Offuscamento con Confuser Core
Un dettaglio tecnico cruciale riguarda l’uso di Confuser Core 1.6.0, un noto framework open-source per offuscare codice .NET. Gli attaccanti lo hanno utilizzato per nascondere variabili, aggiungere junk code e rendere difficoltosa la decompilazione. Sebbene tool come de4dot possano agevolare il deoffuscamento, l’adozione di questo approccio conferma la volontà di aumentare la resilienza del malware alle analisi.
Funzionalità avanzate di XenoRAT
Il malware XenoRAT dispone di un set completo di funzionalità per operazioni di spionaggio. È in grado di registrare keystroke, catturare screenshot, accedere a webcam e microfoni, trasferire documenti sensibili ed eseguire comandi da remoto su shell compromesse. Il suo caricamento in memoria, unito a tecniche di offuscamento multilivello, gli consente di operare in maniera stealth eludendo gran parte delle soluzioni antivirus tradizionali. La scelta di GitHub come infrastruttura C2 garantisce inoltre un traffico apparentemente legittimo, riducendo la possibilità di rilevamento.
Attribuzione e possibili implicazioni geopolitiche
Trellix attribuisce la campagna al gruppo APT43, noto anche come Kimsuky, storicamente legato alla Corea del Nord. Gli indizi includono l’uso di servizi email coreani, la presenza di GUID e mutex coerenti con precedenti campagne e la registrazione di domini già associati al gruppo. Tuttavia, alcuni elementi — come le pause operative durante festività cinesi e i pattern orari di attività — suggeriscono possibili influenze o infrastrutture basate in Cina.

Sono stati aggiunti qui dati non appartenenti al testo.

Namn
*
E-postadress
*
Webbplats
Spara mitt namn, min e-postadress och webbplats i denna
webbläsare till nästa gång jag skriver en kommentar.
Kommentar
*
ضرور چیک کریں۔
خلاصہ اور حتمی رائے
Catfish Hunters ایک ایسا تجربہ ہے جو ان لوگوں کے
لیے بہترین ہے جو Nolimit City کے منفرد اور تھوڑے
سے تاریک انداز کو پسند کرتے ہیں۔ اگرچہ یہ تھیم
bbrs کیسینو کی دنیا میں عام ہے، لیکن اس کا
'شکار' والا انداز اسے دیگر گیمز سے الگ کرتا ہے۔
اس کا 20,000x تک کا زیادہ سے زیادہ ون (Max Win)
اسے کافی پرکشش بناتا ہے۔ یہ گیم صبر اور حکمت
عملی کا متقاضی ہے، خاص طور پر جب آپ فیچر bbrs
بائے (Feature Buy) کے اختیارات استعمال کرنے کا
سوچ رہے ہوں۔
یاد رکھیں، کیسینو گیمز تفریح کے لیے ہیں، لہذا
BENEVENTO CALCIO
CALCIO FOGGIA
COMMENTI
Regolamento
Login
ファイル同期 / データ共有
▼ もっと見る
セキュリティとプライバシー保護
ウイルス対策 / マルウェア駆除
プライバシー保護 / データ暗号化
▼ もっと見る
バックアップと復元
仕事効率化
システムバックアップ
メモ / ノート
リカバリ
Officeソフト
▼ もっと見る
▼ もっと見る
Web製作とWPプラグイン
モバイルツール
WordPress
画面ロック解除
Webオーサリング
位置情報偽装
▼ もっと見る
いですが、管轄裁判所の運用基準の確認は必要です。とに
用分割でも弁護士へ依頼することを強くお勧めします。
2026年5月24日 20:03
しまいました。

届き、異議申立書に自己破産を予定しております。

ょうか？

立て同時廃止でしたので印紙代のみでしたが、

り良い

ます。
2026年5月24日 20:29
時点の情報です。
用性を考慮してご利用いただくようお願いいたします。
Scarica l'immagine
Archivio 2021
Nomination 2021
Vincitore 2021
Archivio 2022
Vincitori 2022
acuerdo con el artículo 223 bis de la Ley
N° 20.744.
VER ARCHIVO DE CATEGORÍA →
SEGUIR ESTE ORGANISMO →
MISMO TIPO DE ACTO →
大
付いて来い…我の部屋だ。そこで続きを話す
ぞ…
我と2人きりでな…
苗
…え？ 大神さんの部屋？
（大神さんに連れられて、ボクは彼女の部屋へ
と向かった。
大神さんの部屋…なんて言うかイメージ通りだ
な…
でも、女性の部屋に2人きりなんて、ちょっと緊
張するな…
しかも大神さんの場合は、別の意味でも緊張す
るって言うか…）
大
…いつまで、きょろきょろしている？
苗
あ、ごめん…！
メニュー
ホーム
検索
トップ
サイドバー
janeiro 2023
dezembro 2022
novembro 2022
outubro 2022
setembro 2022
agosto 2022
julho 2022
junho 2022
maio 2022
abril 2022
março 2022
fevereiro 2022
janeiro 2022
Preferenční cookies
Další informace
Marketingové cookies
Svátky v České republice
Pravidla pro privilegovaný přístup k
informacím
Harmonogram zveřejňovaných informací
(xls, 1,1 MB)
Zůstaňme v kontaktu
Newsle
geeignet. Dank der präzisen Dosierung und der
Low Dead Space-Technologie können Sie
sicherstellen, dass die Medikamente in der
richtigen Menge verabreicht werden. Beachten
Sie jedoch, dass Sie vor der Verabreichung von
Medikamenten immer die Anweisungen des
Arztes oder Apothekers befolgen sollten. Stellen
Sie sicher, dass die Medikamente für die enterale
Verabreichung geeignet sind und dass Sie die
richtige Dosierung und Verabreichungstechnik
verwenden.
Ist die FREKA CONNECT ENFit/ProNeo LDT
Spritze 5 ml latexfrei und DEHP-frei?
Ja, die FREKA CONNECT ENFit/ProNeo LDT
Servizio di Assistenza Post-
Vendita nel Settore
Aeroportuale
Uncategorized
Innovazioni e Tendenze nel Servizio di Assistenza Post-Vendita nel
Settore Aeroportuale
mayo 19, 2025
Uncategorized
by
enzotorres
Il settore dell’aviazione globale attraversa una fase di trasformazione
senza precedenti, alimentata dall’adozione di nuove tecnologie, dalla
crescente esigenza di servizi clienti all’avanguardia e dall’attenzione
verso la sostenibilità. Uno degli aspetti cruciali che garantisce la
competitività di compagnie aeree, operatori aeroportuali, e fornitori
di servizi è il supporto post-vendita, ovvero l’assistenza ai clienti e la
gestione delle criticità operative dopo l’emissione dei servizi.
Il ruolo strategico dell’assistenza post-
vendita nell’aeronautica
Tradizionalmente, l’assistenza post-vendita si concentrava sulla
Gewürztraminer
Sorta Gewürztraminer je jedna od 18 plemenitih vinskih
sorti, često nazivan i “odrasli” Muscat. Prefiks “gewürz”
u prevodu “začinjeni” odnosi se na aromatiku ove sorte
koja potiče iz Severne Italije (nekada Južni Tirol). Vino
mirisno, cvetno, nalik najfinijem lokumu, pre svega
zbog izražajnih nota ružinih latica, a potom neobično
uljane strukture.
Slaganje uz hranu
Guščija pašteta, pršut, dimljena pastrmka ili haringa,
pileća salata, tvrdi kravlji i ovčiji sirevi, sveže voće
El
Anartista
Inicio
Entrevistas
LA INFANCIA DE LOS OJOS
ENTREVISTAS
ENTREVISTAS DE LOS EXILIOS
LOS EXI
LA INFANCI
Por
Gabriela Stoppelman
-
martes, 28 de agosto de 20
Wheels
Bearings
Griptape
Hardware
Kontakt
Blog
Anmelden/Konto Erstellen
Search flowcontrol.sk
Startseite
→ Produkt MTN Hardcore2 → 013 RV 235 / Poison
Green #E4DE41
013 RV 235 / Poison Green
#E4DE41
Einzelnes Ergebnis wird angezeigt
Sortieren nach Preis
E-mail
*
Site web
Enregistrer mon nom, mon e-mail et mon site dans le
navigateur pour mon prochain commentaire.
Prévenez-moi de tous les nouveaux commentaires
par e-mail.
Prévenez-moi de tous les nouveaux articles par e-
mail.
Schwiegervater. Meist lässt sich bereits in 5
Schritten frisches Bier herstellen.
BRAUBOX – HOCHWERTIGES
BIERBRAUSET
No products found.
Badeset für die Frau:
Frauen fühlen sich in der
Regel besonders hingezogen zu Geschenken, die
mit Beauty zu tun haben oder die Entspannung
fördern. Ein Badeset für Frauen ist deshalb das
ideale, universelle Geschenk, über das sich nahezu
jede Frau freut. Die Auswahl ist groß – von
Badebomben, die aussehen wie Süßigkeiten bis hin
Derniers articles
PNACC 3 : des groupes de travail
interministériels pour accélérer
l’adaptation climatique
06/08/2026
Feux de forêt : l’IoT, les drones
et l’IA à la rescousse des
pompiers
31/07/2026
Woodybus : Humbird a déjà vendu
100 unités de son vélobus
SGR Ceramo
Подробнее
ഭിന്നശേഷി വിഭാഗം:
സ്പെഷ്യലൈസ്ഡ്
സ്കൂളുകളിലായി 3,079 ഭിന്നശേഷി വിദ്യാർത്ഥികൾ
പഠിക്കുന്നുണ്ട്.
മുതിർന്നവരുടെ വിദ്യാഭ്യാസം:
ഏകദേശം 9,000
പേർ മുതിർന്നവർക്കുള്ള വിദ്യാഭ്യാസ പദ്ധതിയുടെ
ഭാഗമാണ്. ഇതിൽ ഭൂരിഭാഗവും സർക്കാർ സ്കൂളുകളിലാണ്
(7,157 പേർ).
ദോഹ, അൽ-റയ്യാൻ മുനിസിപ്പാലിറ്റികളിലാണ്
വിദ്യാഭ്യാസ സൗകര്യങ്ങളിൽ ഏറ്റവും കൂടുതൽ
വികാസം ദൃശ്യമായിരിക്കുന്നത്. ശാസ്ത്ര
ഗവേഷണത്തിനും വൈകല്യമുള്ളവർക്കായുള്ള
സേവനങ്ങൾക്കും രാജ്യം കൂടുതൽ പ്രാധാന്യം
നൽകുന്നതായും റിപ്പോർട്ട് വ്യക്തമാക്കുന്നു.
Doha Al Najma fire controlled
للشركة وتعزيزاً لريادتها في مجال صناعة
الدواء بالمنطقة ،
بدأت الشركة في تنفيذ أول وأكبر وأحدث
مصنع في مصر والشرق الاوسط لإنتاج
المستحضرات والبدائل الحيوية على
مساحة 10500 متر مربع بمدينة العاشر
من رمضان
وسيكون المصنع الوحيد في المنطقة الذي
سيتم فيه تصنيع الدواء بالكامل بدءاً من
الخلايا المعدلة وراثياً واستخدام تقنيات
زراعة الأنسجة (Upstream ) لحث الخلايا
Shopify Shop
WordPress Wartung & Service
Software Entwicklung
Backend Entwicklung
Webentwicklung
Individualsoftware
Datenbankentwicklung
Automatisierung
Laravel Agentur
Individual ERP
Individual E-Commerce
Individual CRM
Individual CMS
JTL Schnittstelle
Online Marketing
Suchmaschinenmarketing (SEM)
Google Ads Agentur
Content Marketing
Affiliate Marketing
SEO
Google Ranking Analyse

Gli analisti ipotizzano una sponsorizzazione indiretta o cooperazione tattica, che aggiunge complessità all’attribuzione e sottolinea le sfumature geopolitiche di operazioni di questo tipo.
Indicatori di compromissione e mitigazioni
Il report di Trellix elenca hash, domini GitHub e indirizzi IP legati alla campagna, raccomandando un rafforzamento delle difese contro spearphishing e malware memory-resident. Le organizzazioni diplomatiche vengono invitate a bloccare archivi ZIP protetti, monitorare comportamenti anomali di PowerShell, rilevare attività sospette su servizi cloud come Dropbox e GitHub, e segmentare le reti con politiche di accesso zero-trust. La formazione del personale resta fondamentale per riconoscere email ingannevoli, mentre soluzioni EDR avanzate possono intercettare minacce che non lasciano tracce persistenti su disco.